Here, Rexroth and Ferlinghetti read poems and the Cellar Jazz Quintet accompany them, improvising impressively. (To me Rexroth's voice is weirdly like Tom Hanks when he's in deep character.) On the original vinyl lp at least - I haven't heard the cd reissue - the sound is wonderful. I don't have the critical vocabulary to explain why it's so good, being neither a critic nor a musician, but I love the way it transports me, when I hear it, back to the time when High Fidelity was the most advanced technology they had. I could almost look out of my window and see businessmen in macs and fedoras coming home from work in the dark. Sound on cd tends to be so clean and pure all the atmosphere is distilled from it. 

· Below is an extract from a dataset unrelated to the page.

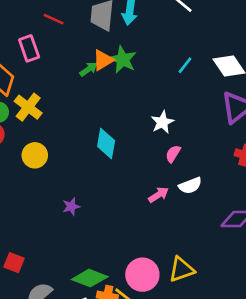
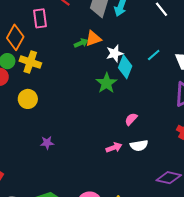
green star: (123, 60) -> (106, 83), moved
yellow cross: (28, 107) -> (30, 62), turned -30
white star: (162, 122) -> (115, 53), moved
cyan diamond: (106, 144) -> (125, 67), moved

ruth weiss, who waitressed at the Cellar but also mesmerised audiences with her readings there, famously said, 'Ferlinghetti and Rexroth were poets who read over jazz; but jazz was part of me; I swung.' That's true, but it doesn't matter. Both wrote great, intelligent poetry - Rexroth sometimes overtly, angrily political; Ferlinghetti hipper, funny, subtly political - and some of it is represented on this record. They're not jazz poets, they're poets of words and ideas vocalised over microphones, but the Quintet are sensitive accompanists who weave their jazz around and through the orations so they're given greater emphasis and emotional context. Which is to say that you might understand what they say a little easier and give them more attention because of the jazz, and if you're encountering Rexroth for the first time you might need the help.

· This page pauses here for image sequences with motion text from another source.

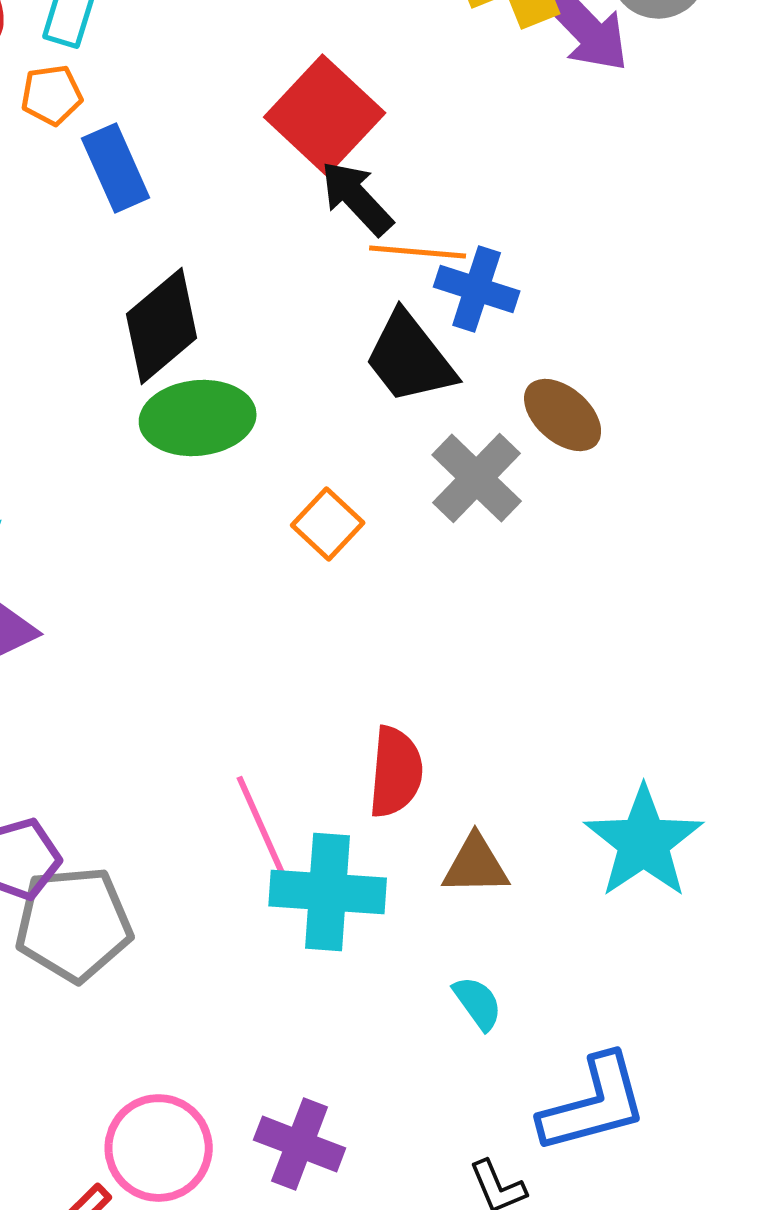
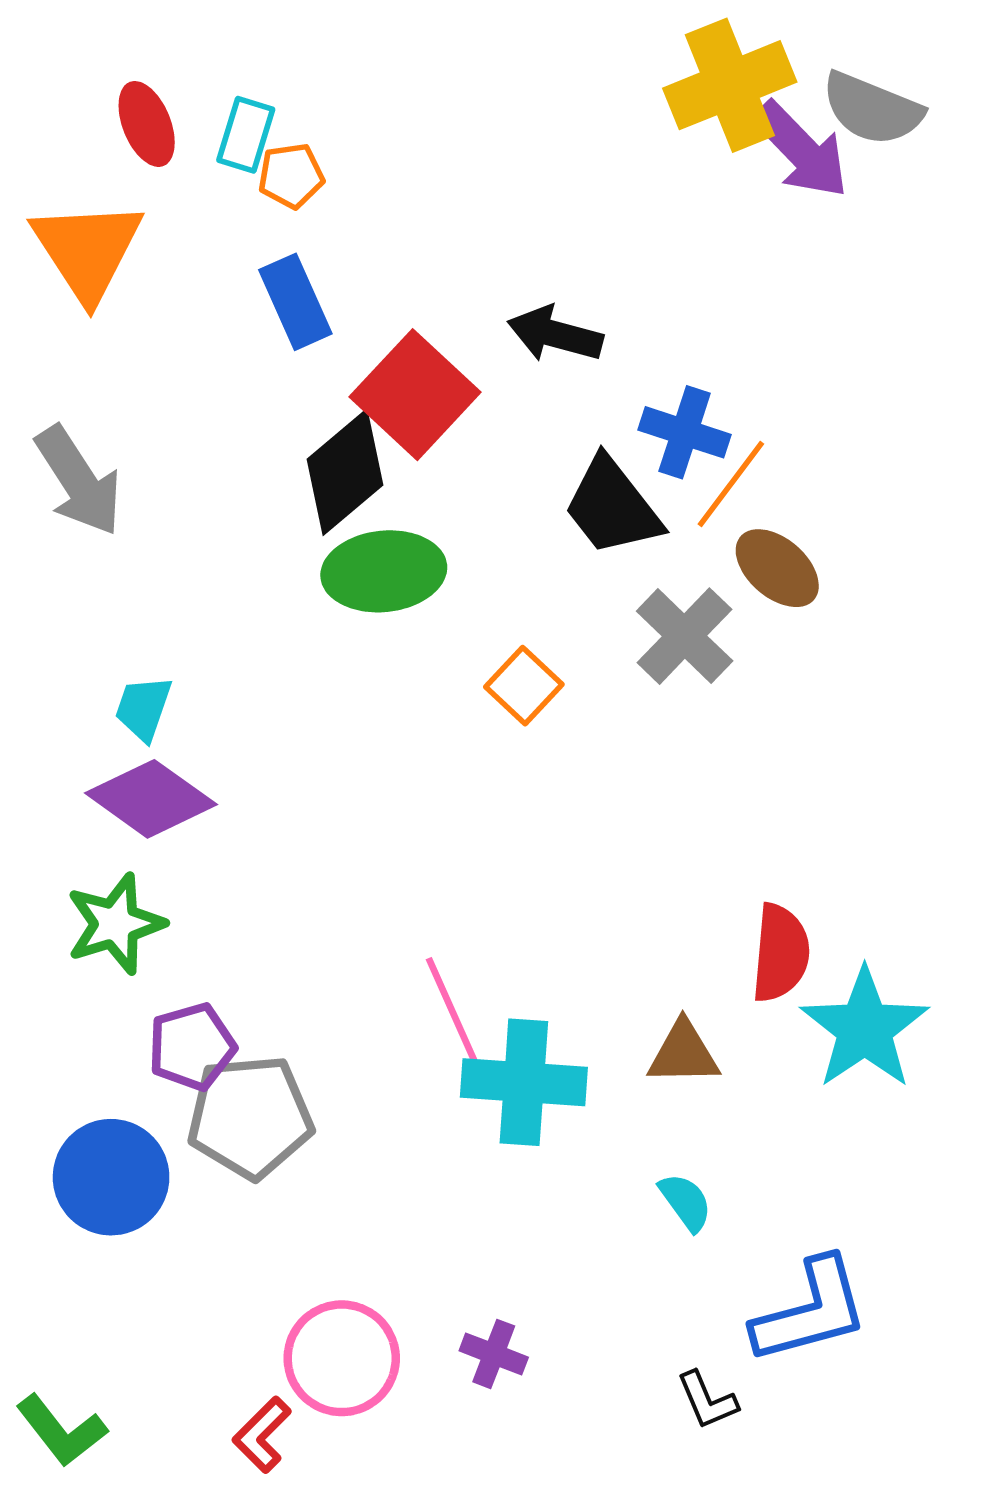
orange pentagon: (52, 95) -> (291, 176), moved
red square: (325, 115) -> (415, 395), moved
black arrow: (357, 198) -> (555, 334), turned -32
orange line: (418, 252) -> (731, 484), moved, turned -58
red semicircle: (396, 772) -> (780, 953), moved
purple cross: (300, 1144) -> (494, 1354), size x0.7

Highlights for me are Rexroth's 20 minute reading of 'Thou Shalt Not Kill (In Memory of Dylan Thomas)', which at certain points rises to such magnificent rhetorical levels it has echoes of the Moloch section of Howl; I also really like Ferlinghetti's Autobiography. But Ferlinghetti has an impish charm that makes everything he does appealing, even if he sometimes seems a little too cute and doesn't quite get to the meat of the matter. You'd certainly rather spend a night out with him than intense, grumpy old Kenneth, snarling anarchist slogans through his well-groomed moustache.